D’autres «économies»


Minergie® ne réponds que très partiellement
aux crises qui se sont multipliées
depuis les chocs pétroliers.
Les exigences de sécurité et de confort
que l’habitation est sensée satisfaire
se sont compléxifiées depuis 25
ans et ne peuvent être réduites
qu’aux seules économies d’énergie.
Après celle du pétrole, une série de
crises bien plus graves sont venues
nous rappeler que les constructions
des «trente glorieuses» posaient de
sérieux problèmes:



  • Difficulté, voire impasses, dans l’élimination les déchets des ménages, de construction ou de démolition ainsi que des eaux usées.

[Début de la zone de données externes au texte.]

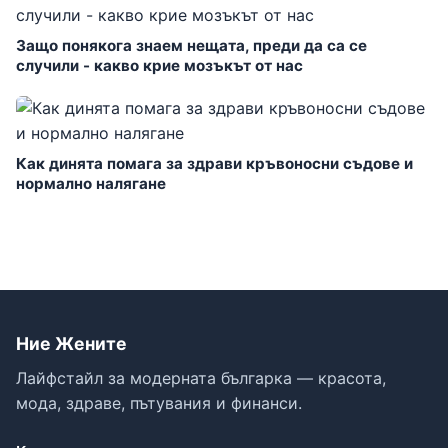
Защо понякога знаем нещата, преди да са се
случили - какво крие мозъкът от нас
Как динята помага за здрави кръвоносни съдове и
нормално налягане
Ние Жените
Лайфстайл за модерната българка — красота,
мода, здраве, пътувания и финанси.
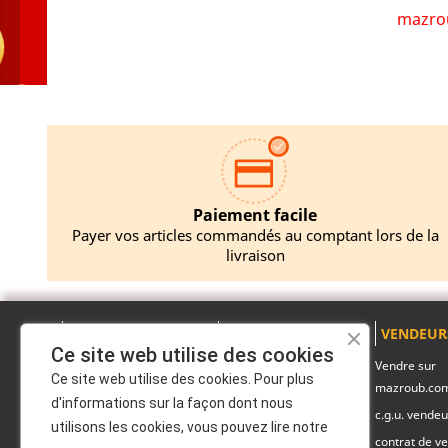
mazrou
Paiement facile
Payer vos articles commandés au comptant lors de la
livraison
A PROPOS
PRODUITS
VENDEUR
Ce site web utilise des cookies
Mentions légales
Promotions
Vendre sur
Ce site web utilise des cookies. Pour plus
mazroub.co
A propos
Nouveaux produits
d'informations sur la façon dont nous
c.g.u. vendeu
Politique de
Pack produits
utilisons les cookies, vous pouvez lire notre
confidentialité
contrat de ve
Marques officiels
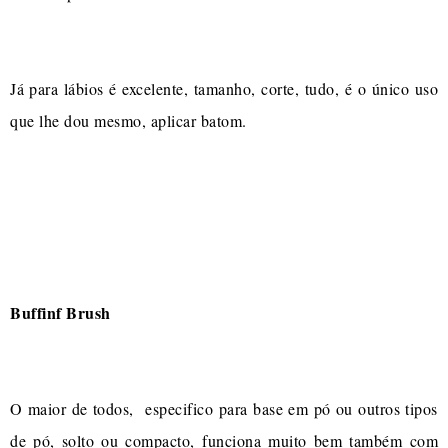
Já para lábios é excelente, tamanho, corte, tudo, é o único uso
que lhe dou mesmo, aplicar batom.
Buffinf Brush
O maior de todos, especifico para base em pó ou outros tipos
de pó, solto ou compacto, funciona muito bem também com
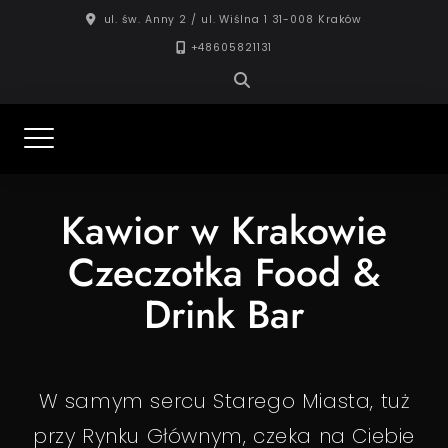
Skip
ul. św. Anny 2 / ul. Wiślna 1 31-008 Kraków
to
+48605821131
content
C
Z
E
C
Z
Kawior w Krakowie
O
T
Czeczotka Food &
K
A
F
Drink Bar
O
O
D
&
D
R
W samym sercu Starego Miasta, tuż
I
N
K
przy Rynku Głównym, czeka na Ciebie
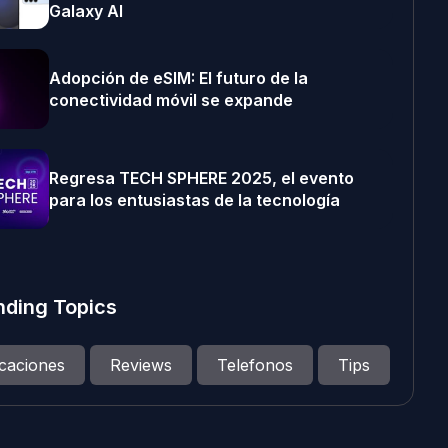
Galaxy AI
Adopción de eSIM: El futuro de la
conectividad móvil se expande
Regresa TECH SPHERE 2025, el evento
para los entusiastas de la tecnología
nding Topics
icaciones
Reviews
Telefonos
Tips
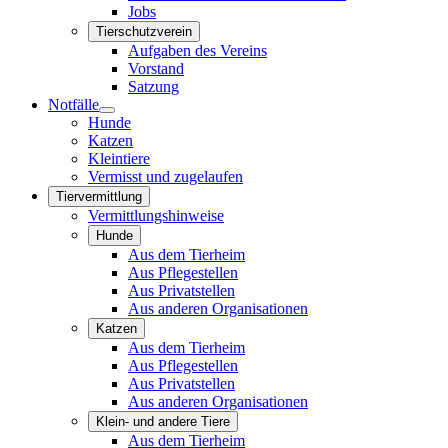
Jobs
Tierschutzverein
Aufgaben des Vereins
Vorstand
Satzung
Notfälle
Hunde
Katzen
Kleintiere
Vermisst und zugelaufen
Tiervermittlung
Vermittlungshinweise
Hunde
Aus dem Tierheim
Aus Pflegestellen
Aus Privatstellen
Aus anderen Organisationen
Katzen
Aus dem Tierheim
Aus Pflegestellen
Aus Privatstellen
Aus anderen Organisationen
Klein- und andere Tiere
Aus dem Tierheim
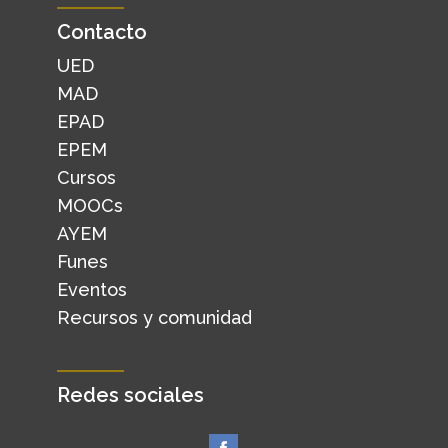
Contacto
UED
MAD
EPAD
EPEM
Cursos
MOOCs
AYEM
Funes
Eventos
Recursos y comunidad
Redes sociales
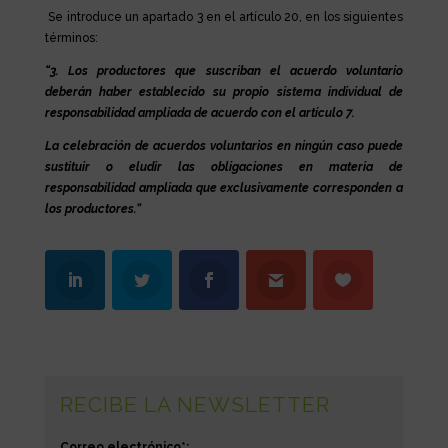
Se introduce un apartado 3 en el artículo 20, en los siguientes
términos:
“3. Los productores que suscriban el acuerdo voluntario
deberán haber establecido su propio sistema individual de
responsabilidad ampliada de acuerdo con el artículo 7.
La celebración de acuerdos voluntarios en ningún caso puede
sustituir o eludir las obligaciones en materia de
responsabilidad ampliada que exclusivamente corresponden a
los productores.”
RECIBE LA NEWSLETTER
Correo electrónico*:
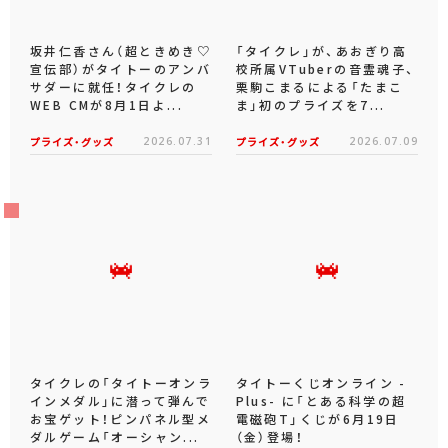
坂井仁香さん（超ときめき♡
「タイクレ」が、あおぎり高
宣伝部）がタイトーのアンバ
校所属VTuberの音霊魂子、
サダーに就任！タイクレの
栗駒こまるによる「たまこ
WEB CMが8月1日よ...
ま」初のプライズを7...
プライズ・グッズ
2026.07.31
プライズ・グッズ
2026.07.09
タイクレの「タイトーオンラ
タイトーくじオンライン -
インメダル」に潜って弾んで
Plus- に「とある科学の超
お宝ゲット！ピンパネル型メ
電磁砲T」くじが6月19日
ダルゲーム「オーシャン...
（金）登場！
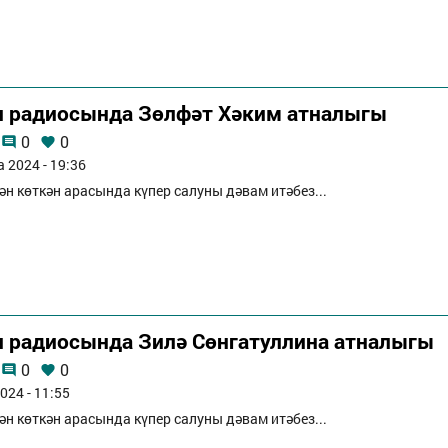
п радиосында Зөлфәт Хәким атналыгы
0
0
а 2024 - 19:36
ән көткән арасында күпер салуны дәвам итәбез...
п радиосында Зилә Сөнгатуллина атналыгы
0
0
024 - 11:55
ән көткән арасында күпер салуны дәвам итәбез...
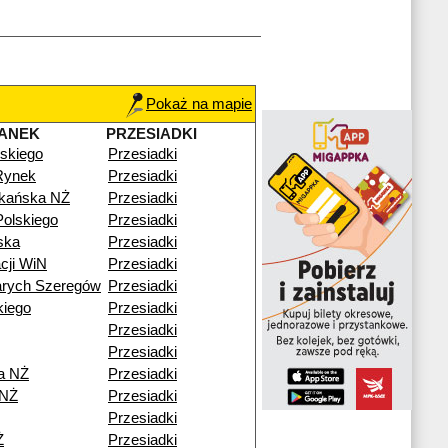
Pokaż na mapie
ANEK
PRZESIADKI
skiego
Przesiadki
Rynek
Przesiadki
zkańska NŻ
Przesiadki
olskiego
Przesiadki
ska
Przesiadki
cji WiN
Przesiadki
arych Szeregów
Przesiadki
kiego
Przesiadki
Przesiadki
Przesiadki
a NŻ
Przesiadki
 NŻ
Przesiadki
Przesiadki
Ż
Przesiadki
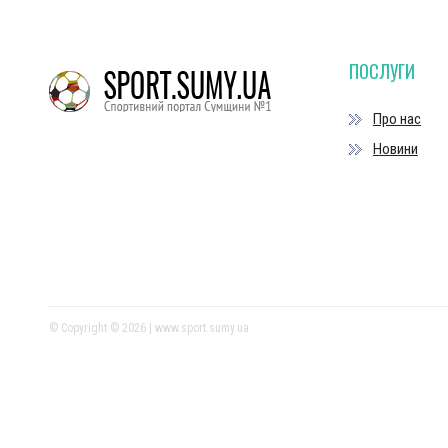
ПОСЛУГИ
Про нас
Новини
© Copyright © 2026 | www.sport.sumy.ua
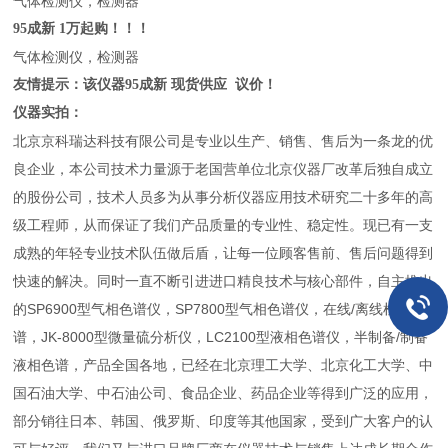
气体检测仪，检测器
95成新 1万起购！！！
气体检测仪，检测器
友情提示：该仪器95成新 现货供应 议价！
仪器实拍：
北京京科瑞达科技有限公司是专业以生产、销售、售后为一条龙的优
良企业，本公司技术力量源于老国营单位北京仪器厂改革后独自成立
的股份公司，技术人员多为从事分析仪器应用技术研究二十多年的高
级工程师，从而保证了我们产品质量的专业性、稳定性。现已有一支
成熟的年轻专业技术队伍做后盾，让每一位顾客售前、售后问题得到
快速的解决。同时一直不断引进进口精良技术与核心部件，自主推出
的SP6900型气相色谱仪，SP7800型气相色谱仪，在线/离线检测色
谱，JK-8000型微量硫分析仪，LC2100型液相色谱仪，半制备/制备
液相色谱，产品全国各地，已经在北京理工大学、北京化工大学、中
国石油大学、中石油公司、食品企业、药品企业等得到广泛的应用，
部分销往日本、韩国、俄罗斯、印度等其他国家，受到广大客户的认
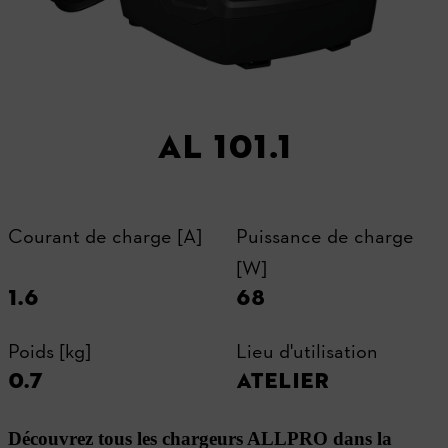
AL 101.1
Courant de charge [A]
Puissance de charge
[W]
1.6
68
Poids [kg]
Lieu d'utilisation
0.7
ATELIER
Découvrez tous les chargeurs ALLPRO dans la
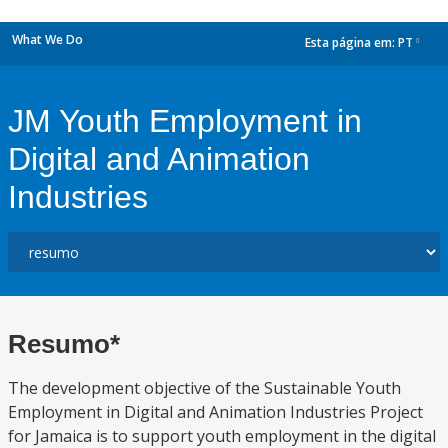
What We Do
Esta página em:
PT
dropdown
JM Youth Employment in
Digital and Animation
Industries
Resumo*
The development objective of the Sustainable Youth
Employment in Digital and Animation Industries Project
for Jamaica is to support youth employment in the digital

  • Risques accrus pour la stabilité et la sécurité des immeubles suites aux accidents majeurs de l’industrie chimique, nucléaire et des transports aériens et terrestres auxquels s’ajoutent la vulnérabilité des immeubles aux catastrophes pseudo-naturelles en augmentation telles qu’inondations, coulées de boues, tempêtes, érosion des sols, séismes et incendies.

  • Raréfaction des ressources vitales: l’eau potable, les combustibles fossiles, certains métaux et terrains à bâtir.

  • Vieillissement et obsolescence prématurée de la moitié de notre parc immobilier qui a été construit au cours du dernier demi-siècle.

  • Accroissement des nuisances sonores dans les bâtiments bordant les voies de circulations terrestres et aériennes.

  • Toxicités reconnues de certains matériaux de construction tels qu’amiante, fibres minérales artificielles, formaldéhyde ainsi que celles des divers polluants domestiques tels que moisissures allergènes, suies, détergents, colles, peintures. Le bourrage des bâtiments minergisés par des tonnes de fibres de verre, de mousse synthétiques ou de PVC et les suppressions de leur aération permanente ne peut qu’accroître la concentration de polluants et d’humidité.

  • Menaces pour la santé physique ou psychique des habitants de logements soit parce qu’ils sont devenus insalubres (c’est le cas d’un nombre croissant de logements neufs, nouvellement rénovés ou isolés) soit qu’ils soient frappés par le «malaise» des habitats périurbains et des immeubles locatifs dans lesquels doivent habiter les 2/3 des personnes en Suisse.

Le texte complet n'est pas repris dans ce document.